TOP 10 ATTITUDES OF PEOPLE WITH A FAST PACE

1 I do my best work, and rise to the occasion when performing under a deadline or time pressure. (94 percent)

2 When things get bogged down in a meeting, I do what I can to move things along. (90 percent)

3 I hate to move slowly and have delays. (84 percent)

4 Generally, I feel that I have things under control and can accomplish the important priorities. (83 percent)

5 I get a bigger sense of achievement and pride when I accomplish a lot in a short amount of time. (80 percent)

6 When making important decisions with a group of others, I am usually more worried about moving too slowly and getting bogged down in bureaucracy. (80 percent)

7 When things move too slowly, I tend to get impatient and upset. (74 percent)

8 I enjoy my work most when things move ahead quickly. (67 percent)

9 Better solutions come from moving quickly and testing options. (63 percent)

10 I get a greater sense of accomplishment out of getting things done. (61 percent)

6 | Stop Multitasking

By now, most people have heard that multitasking really doesn’t save time or make you more efficient. Take the simple example of driving a car and turning on the radio. That seems like a rather benign form of multitasking, but research has shown that the amount of brain bandwidth now being focused on your driving has been decreased by 37 percent. It is true that the brain can jump back and forth between areas of focus in less than one-tenth of a second. But time is not the issue—it is the amount of brain bandwidth required to make the jump. Strangely, those who think they are good at multitasking have been found to be the worst. Frequent multitaskers have more difficulty organizing their thoughts and are slower in switching from one task to another. Bottom line, our brains work most efficiently when they focus on one thing at a time.

7 | Delegate

Another great time-saving tactic, especially for those in a managerial position, is delegation. It is the classic “win-win” action of a leader. The leader is freed up to focus on activities that only the leader can perform, and subordinates are given additional activities that expand the scope of their job and usually increase their level of job satisfaction.

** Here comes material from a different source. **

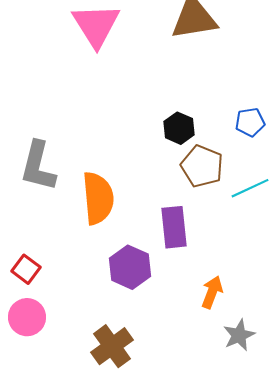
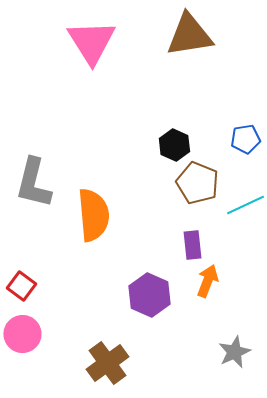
purple rectangle: (174, 227) -> (192, 245), moved, size x0.7
purple hexagon: (130, 267) -> (149, 295), moved
orange arrow: (212, 292) -> (207, 281), moved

The nature of the work people do is highly correlated with their satisfaction and engagement. Managers can ask subordinates questions like: “What do you see me doing that you would like to handle?” “What added responsibilities would enhance your development and at the same
time free me up to do things I currently can’t get to?”

We’ve observed that when people are pressed for time, they often resort to the idea that: “I’ll do it myself! That’s quicker.” That is obviously a shortsighted solution. It may be faster at this moment in time, but it clearly doesn’t build organizational capacity, nor does it specifically
develop the subordinate who is capable of taking on additional activities.

8 | Learn to Use the Latest Technology

Software programs can be an enormous boon to productivity. The ability to file information, schedule tasks to be completed, manage your calendar, and send and receive virtually instantaneous messages have been an enormous help in using work time productively.

One challenge is simply staying abreast of the constant stream of applications being written that promise to increase our productivity. One size does not fit all.

The key is to find the ones that are compatible with how you work. For those who write lengthy emails, memos, contracts, documents, or white papers, we heartily recommend new voice recognition software. In the past five years, the accuracy of such software has skyrocketed.
It can save you both time and the physical exertion of typing long documents.

Conclusion

Don’t let your busy day tempt you to decrease the number of interactions you have. These conversations can be beneficial if kept positive, productive, and short. On the other hand, don’t have people avoid you because they don’t wish to hear a 45-minute monologue on whatever topic is being discussed. Because emotions are contagious, make your interactions and meetings generally positive. By using a variety of approaches, you can make an extremely powerful and positive impact through an ongoing stream of brief interactions.